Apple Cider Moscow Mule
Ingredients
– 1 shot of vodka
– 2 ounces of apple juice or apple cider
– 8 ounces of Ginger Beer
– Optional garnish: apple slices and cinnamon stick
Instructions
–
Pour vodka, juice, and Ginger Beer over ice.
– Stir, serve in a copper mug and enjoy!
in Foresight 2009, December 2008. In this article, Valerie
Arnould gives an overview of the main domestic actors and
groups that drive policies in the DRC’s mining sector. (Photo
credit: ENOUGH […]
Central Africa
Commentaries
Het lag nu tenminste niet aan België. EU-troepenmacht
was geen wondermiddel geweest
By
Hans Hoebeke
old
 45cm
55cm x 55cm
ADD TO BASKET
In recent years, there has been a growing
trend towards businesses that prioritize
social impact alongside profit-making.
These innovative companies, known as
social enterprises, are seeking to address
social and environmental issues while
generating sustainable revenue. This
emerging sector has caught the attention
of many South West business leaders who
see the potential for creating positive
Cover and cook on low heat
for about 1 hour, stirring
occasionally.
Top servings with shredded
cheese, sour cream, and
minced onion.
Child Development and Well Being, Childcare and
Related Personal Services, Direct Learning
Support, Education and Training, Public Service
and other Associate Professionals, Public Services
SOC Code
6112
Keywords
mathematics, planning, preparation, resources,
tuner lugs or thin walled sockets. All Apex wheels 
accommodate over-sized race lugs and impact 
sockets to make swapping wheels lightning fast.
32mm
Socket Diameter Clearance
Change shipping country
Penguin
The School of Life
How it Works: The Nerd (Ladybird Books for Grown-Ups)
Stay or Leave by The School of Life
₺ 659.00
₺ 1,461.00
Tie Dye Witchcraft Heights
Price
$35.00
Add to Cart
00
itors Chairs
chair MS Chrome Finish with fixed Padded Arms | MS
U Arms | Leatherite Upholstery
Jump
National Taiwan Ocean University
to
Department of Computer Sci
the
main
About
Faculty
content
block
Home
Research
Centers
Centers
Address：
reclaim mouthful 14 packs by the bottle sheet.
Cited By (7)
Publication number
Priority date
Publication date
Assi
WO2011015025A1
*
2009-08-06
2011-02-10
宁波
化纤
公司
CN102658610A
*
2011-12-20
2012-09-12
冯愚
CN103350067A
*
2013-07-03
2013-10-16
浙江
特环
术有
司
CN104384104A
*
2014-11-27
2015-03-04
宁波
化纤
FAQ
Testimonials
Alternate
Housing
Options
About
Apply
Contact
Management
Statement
======
| How to complete this task |
Take every line of the material that contains the word "lugs", and copy it.

| Solution below |
tuner lugs or thin walled sockets. All Apex wheels 
accommodate over-sized race lugs and impact 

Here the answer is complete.